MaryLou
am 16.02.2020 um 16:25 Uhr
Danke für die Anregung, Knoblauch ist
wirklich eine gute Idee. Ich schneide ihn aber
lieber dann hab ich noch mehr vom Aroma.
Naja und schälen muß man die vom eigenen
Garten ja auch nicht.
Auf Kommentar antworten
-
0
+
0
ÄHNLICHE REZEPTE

==

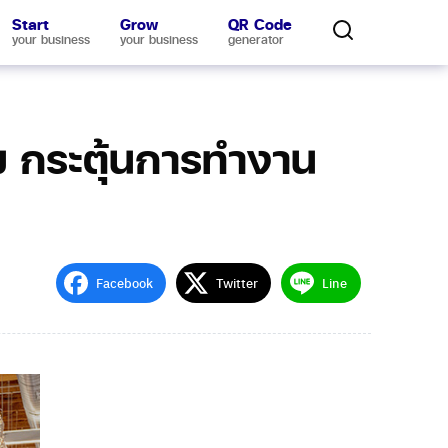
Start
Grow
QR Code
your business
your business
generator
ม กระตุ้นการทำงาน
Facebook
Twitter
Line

### Work required
Your task is to retype the entries verbatim, starting with the line that holds "wirklich eine gute" and stopping after the line that holds "ÄHNLICHE REZEPTE".

### Written reply
wirklich eine gute Idee. Ich schneide ihn aber
lieber dann hab ich noch mehr vom Aroma.
Naja und schälen muß man die vom eigenen
Garten ja auch nicht.
Auf Kommentar antworten
-
0
+
0
ÄHNLICHE REZEPTE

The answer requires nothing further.